[Records to process Boundary: Start]

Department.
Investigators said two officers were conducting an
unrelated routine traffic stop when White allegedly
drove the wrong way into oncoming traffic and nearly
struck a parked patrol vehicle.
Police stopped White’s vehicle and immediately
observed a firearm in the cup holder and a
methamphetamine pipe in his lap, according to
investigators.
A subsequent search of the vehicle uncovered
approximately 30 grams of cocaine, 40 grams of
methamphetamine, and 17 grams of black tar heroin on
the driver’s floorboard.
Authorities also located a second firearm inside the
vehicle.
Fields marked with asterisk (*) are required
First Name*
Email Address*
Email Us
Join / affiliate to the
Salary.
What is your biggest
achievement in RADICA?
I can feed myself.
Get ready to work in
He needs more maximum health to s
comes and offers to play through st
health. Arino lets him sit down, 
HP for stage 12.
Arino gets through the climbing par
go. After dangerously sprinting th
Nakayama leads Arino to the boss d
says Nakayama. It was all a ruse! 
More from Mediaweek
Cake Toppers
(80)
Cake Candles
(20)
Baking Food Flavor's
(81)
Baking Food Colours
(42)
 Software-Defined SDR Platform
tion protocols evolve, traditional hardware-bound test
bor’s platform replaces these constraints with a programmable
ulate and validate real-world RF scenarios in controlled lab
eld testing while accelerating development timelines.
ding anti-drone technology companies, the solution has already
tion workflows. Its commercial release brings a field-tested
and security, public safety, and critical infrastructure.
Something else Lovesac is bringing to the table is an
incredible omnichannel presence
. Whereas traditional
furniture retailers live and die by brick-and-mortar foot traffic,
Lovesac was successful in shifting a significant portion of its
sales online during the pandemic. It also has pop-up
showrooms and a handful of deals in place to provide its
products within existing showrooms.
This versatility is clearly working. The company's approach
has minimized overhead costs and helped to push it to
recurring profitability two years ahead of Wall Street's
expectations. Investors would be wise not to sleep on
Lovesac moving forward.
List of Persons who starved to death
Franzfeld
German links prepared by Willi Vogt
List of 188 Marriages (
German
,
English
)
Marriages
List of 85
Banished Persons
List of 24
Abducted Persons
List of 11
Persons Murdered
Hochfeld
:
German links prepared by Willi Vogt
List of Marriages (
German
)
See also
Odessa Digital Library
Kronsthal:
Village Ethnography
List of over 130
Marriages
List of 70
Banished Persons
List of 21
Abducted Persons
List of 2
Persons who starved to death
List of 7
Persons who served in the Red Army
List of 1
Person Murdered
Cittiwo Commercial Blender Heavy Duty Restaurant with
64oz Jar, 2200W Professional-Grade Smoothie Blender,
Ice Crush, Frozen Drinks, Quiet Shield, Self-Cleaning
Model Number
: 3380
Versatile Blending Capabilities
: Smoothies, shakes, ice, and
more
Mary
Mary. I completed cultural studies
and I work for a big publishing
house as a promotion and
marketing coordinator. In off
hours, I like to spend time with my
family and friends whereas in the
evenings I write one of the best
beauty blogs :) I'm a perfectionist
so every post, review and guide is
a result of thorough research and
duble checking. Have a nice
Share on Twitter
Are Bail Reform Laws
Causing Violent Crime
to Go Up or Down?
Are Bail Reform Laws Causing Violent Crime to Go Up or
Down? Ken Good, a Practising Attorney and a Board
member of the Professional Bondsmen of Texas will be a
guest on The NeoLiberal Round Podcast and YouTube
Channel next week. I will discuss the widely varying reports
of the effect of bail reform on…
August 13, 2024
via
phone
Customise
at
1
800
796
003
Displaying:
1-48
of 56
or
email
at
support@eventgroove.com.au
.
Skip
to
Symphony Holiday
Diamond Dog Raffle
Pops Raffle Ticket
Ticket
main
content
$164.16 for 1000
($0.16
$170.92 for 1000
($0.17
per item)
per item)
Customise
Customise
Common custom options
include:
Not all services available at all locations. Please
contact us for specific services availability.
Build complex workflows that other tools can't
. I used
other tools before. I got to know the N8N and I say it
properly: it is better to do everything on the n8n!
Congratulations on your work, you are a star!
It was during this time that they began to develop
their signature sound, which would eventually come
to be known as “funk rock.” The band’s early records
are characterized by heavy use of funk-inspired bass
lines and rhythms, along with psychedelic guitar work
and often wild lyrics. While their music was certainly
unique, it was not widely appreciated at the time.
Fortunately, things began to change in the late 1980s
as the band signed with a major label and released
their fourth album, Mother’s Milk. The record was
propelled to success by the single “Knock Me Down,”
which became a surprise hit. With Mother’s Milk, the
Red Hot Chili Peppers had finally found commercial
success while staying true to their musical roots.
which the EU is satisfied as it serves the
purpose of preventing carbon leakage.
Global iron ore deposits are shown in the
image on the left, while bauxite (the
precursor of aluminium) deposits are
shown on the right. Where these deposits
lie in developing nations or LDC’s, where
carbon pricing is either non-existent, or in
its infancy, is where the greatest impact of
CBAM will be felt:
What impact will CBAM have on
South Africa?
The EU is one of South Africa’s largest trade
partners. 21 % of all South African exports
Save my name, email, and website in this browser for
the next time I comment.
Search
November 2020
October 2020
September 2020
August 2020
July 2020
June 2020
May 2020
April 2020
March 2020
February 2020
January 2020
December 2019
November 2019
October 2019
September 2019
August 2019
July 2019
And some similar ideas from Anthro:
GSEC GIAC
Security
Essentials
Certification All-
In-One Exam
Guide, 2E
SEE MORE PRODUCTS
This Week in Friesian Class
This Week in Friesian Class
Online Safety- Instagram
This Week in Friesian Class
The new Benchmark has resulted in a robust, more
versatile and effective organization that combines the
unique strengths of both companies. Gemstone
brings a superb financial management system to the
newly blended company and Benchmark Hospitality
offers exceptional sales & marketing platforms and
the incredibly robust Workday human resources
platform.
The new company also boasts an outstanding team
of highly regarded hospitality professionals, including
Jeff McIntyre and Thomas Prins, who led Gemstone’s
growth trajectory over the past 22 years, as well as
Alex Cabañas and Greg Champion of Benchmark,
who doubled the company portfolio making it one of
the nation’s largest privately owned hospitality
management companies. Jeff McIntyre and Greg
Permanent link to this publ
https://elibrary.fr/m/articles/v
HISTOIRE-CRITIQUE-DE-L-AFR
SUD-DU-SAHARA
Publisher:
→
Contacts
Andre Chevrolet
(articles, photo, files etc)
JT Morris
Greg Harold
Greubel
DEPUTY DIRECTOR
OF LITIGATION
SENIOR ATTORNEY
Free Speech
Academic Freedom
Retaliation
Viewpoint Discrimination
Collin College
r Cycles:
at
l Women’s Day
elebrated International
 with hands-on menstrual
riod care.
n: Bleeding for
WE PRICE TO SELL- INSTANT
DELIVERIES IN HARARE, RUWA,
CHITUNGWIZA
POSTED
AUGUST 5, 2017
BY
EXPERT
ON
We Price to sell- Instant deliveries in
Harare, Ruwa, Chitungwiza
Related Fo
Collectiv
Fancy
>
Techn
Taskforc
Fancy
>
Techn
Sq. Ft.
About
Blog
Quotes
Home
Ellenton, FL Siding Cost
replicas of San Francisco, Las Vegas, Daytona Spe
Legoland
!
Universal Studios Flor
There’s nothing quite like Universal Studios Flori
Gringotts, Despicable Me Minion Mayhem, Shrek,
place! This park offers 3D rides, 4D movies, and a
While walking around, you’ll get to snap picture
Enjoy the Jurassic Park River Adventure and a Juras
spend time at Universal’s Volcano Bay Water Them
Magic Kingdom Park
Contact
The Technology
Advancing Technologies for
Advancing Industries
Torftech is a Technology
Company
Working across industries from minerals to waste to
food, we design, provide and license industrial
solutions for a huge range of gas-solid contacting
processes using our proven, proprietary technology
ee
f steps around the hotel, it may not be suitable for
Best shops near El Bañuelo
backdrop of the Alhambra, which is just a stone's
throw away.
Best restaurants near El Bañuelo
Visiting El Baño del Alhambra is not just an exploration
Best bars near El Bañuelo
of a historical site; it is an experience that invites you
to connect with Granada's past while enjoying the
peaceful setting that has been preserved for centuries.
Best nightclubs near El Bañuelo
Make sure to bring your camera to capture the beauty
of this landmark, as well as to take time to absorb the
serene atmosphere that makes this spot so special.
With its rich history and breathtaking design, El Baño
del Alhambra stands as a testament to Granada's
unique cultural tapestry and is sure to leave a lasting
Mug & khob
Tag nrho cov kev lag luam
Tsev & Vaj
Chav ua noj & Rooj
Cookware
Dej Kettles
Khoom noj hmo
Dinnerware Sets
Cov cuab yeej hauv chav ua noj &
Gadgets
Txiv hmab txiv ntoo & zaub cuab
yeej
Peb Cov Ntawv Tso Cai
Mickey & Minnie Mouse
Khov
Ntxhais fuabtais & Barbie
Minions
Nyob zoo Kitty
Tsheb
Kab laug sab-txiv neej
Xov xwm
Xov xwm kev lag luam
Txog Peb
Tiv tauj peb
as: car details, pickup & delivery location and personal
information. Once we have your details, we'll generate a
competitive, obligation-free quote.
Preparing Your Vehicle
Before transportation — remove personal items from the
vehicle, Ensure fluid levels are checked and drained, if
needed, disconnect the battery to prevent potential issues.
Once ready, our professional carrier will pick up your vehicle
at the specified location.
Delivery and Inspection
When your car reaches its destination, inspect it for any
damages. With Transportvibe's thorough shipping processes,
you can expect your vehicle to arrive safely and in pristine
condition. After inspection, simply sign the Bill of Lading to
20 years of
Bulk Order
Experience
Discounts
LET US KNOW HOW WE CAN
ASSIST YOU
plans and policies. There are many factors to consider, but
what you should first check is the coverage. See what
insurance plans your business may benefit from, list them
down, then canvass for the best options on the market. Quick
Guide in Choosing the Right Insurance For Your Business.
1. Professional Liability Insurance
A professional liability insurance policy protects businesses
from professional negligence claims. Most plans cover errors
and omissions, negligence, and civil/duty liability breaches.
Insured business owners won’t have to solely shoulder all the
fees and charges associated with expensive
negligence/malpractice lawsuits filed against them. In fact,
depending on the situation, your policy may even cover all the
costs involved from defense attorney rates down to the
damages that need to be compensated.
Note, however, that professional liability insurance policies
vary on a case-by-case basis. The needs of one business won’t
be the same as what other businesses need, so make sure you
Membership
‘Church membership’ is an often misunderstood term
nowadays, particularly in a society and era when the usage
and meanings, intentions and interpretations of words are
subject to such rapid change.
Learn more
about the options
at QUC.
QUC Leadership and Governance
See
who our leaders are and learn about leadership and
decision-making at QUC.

[Records to process Boundary: End]

* **Exercise details**
Find each line in the listing above that contains "sales", and copy that line.

* **Finished exercise**
sales online during the pandemic. It also has pop-up
offers exceptional sales & marketing platforms and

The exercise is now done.